À partir de là, il ne s'agit pas d'enfoncer le projet dans la gorge de qui que ce soit, mais bien de miser sur une approche pragmatique. «Si les gens le demandent, on devrait pouvoir le leur offrir», a expliqué la conférencière Ulrike Reutter, de l'Institut de recherche pour le développement urbain et régional de Dortmund, en Allemagne.

Cela dit, même si les quartiers sans voitures sont avant tout des projets citoyens, ils ne peuvent voir le jour sans l'appui de la municipalité, qui doit investir pour des aménagements urbains adéquats. Si la responsable des transports à la Ville de Montréal, Manon Barbe, dit qu'il s'agit «d'une initiative intéressante à explorer», le fait est que ce n'est malheureusement pas demain la veille que l'on pourra aller couper en Bixi le ruban rouge du premier quartier sans voitures.

Le Plan de transport adopté en 2008 promettait pourtant de «redonner aux résidants des quartiers montréalais la qualité de vie qui leur revient». S'inspirant du Plan de déplacement de Paris, il proposait de créer des quartiers verts, c'est-à-dire des secteurs dont l'aménagement a été repensé pour favoriser davantage la marche, le vélo et l'accès aux transports en commun.

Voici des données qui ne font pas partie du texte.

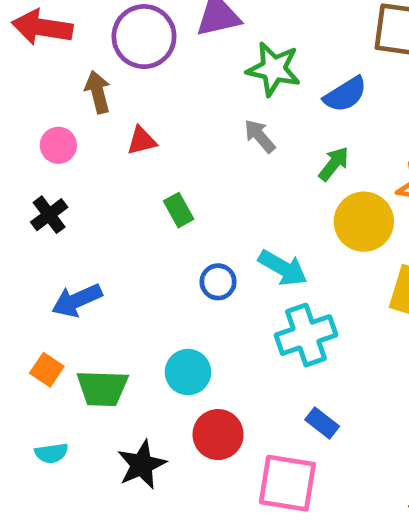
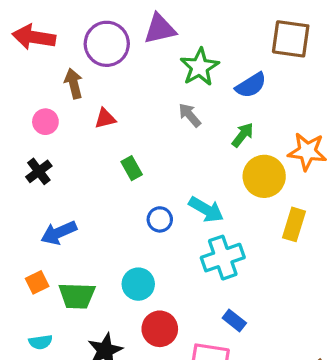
green star: (274, 69) -> (200, 67), turned 30
orange square: (47, 370) -> (37, 282), turned 30

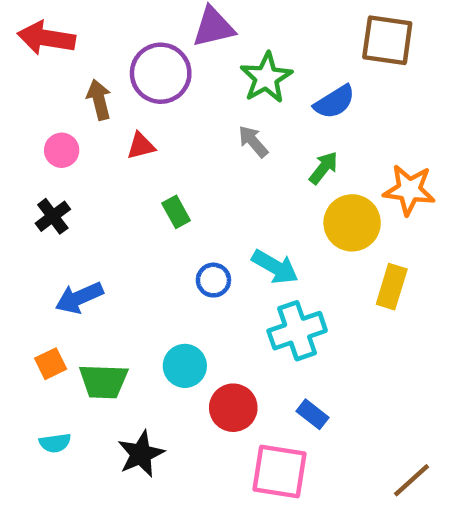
purple circle: (107, 44) -> (161, 73), moved
red circle: (160, 329) -> (233, 408), moved

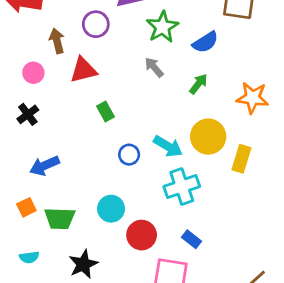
purple circle: (161, 73) -> (96, 24), size x0.7
red triangle: (141, 146) -> (83, 70), size x1.5
yellow circle: (352, 223) -> (208, 137), moved

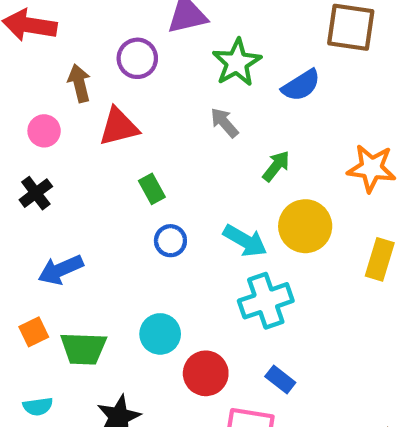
green arrow: (198, 84) -> (276, 166), moved
blue circle: (129, 155) -> (170, 241), moved
yellow rectangle: (241, 159) -> (380, 259), moved

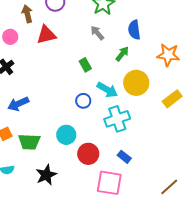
blue semicircle: (301, 85) -> (134, 30), moved, turned 114
green rectangle: (152, 189) -> (85, 65), moved
blue circle: (170, 241) -> (83, 101), moved
yellow rectangle: (380, 259) -> (172, 99), turned 36

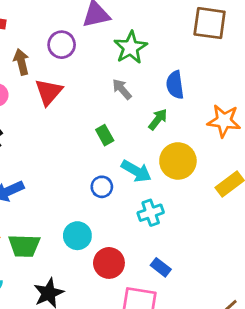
red triangle: (46, 35) -> (49, 92), turned -35
cyan cross: (117, 119) -> (151, 213), size x0.7

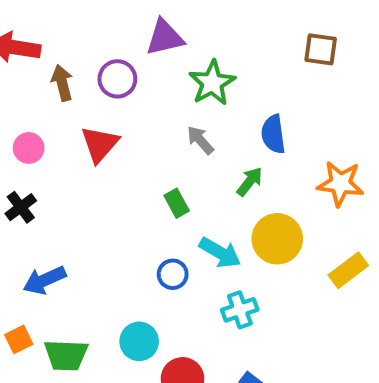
brown square: (210, 23) -> (321, 49), size x0.7
brown arrow: (21, 62) -> (62, 83), moved

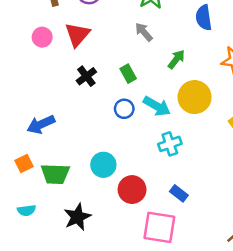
blue semicircle: (273, 134) -> (204, 18), moved
pink circle: (29, 148) -> (42, 37), moved
black cross: (21, 207) -> (86, 76), moved
blue circle: (173, 274) -> (124, 109), moved

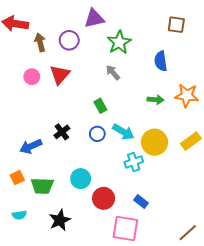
green arrow: (176, 59) -> (156, 100), moved, turned 56
black cross: (86, 76) -> (62, 132), moved
yellow circle: (195, 97) -> (154, 142), moved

Les quartiers verts sont en quelque sorte des petits cousins plus modérés des quartiers sans voitures. L'idée fait son chemin. Depuis deux ans, le Centre d'écologie urbaine de Montréal a mis sur pied des projets pilotes intéressants de «quartiers verts, actifs et en santé» dans les secteurs de Mercier-Est, Parc-Extension, Plateau-Est et NDG Sud-Est.

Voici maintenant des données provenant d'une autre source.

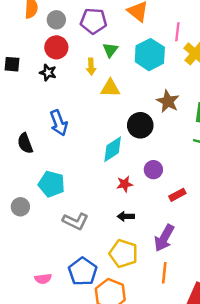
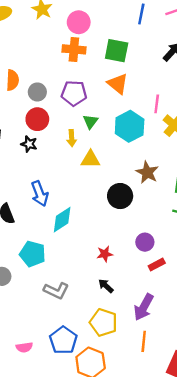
cyan diamond: (113, 149) -> (62, 220), moved
purple circle: (153, 170) -> (145, 242), moved
black arrow: (126, 216) -> (106, 286), turned 42

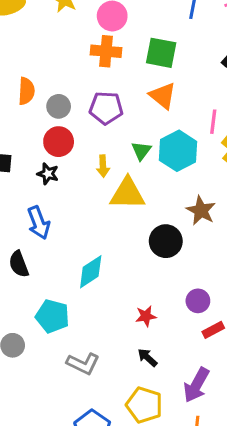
green triangle: (91, 122) -> (141, 151), moved
yellow triangle: (91, 159) -> (127, 194), size x1.4
blue arrow: (40, 194) -> (39, 223), moved

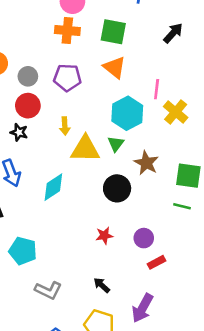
green triangle: (141, 151) -> (116, 144), moved
cyan diamond: (91, 272) -> (53, 187), moved
red star: (146, 316) -> (104, 236), moved

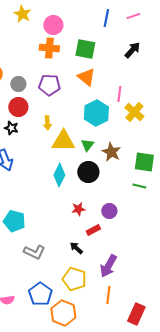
green triangle: (116, 144) -> (87, 145), moved
cyan diamond: (53, 187) -> (59, 175), moved, turned -30
red rectangle: (157, 262) -> (93, 230), moved

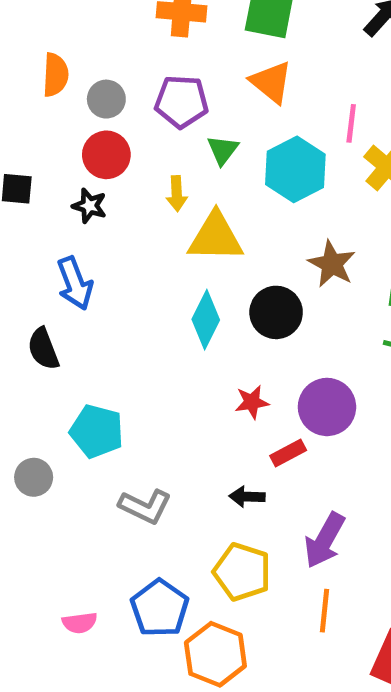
green triangle: (87, 145) -> (223, 150), moved
purple circle: (109, 211) -> (327, 407), size x1.5
black arrow: (76, 248) -> (247, 497), turned -40

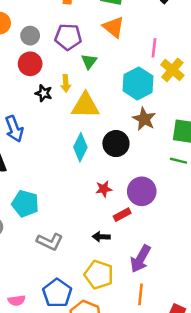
cyan hexagon: (295, 169) -> (138, 83), moved
black star: (89, 206) -> (44, 93), moved

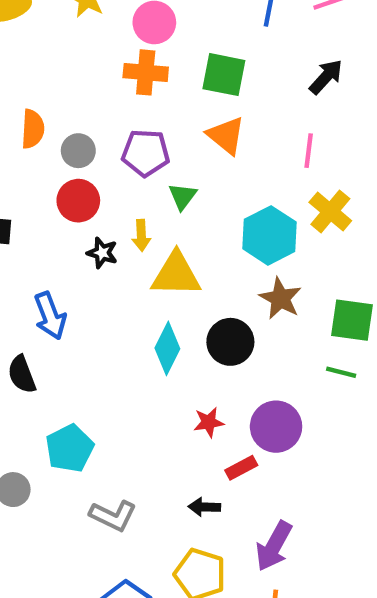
pink line: (154, 48) -> (309, 151), moved
cyan pentagon: (25, 204) -> (70, 448), turned 30

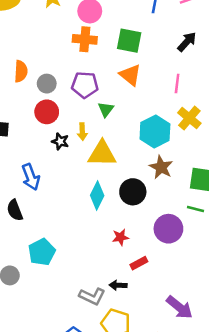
purple circle: (276, 427) -> (168, 229), moved
gray L-shape: (113, 516) -> (92, 296), moved
purple arrow: (274, 546) -> (180, 307), moved, turned -80

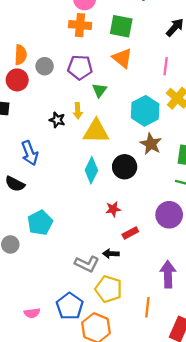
red circle: (47, 112) -> (17, 80), moved
black semicircle: (15, 210) -> (15, 184), turned -42
purple circle: (168, 229) -> (169, 215), moved
purple arrow: (180, 307) -> (168, 274), turned -130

À l'heure où Montréal peine à retenir ses familles qui s'exilent vers une banlieue qui leur paraît plus verte, ces projets sont prometteurs. Mais un fait demeure: sans financement adéquat ni réelle réflexion de la Ville sur le sujet, une belle promesse verte n'est qu'une promesse en l'air. Malheureusement, deux ans après l'adoption du Plan de transport, si on peut applaudir par exemple la réduction de la limite de vitesse à 40 km/h ou l'implantation du Bixi, Montréal ne peut se vanter d'avoir beaucoup investi dans l'aménagement de quartiers verts. À ce chapitre, le bilan du Plan de transport, récemment dévoilé par la Direction des transports de la Ville, est plutôt maigrelet. On y indique que, deux ans plus tard, le projet de «quartiers verts» est encore au stade de prégestation - officiellement en «phase P1» d'identification. Il faut encore étudier «les divers concepts d'application» avant de prendre une décision et d'en arriver, un jour peut-être, à l'inauguration d'un vrai quartier vert (phase P4).

Deux ans pour en arriver là? Deux ans pour un projet de quartiers verts toujours sans vision? À ce rythme, les cousins sans voitures peuvent aller se prendre un numéro.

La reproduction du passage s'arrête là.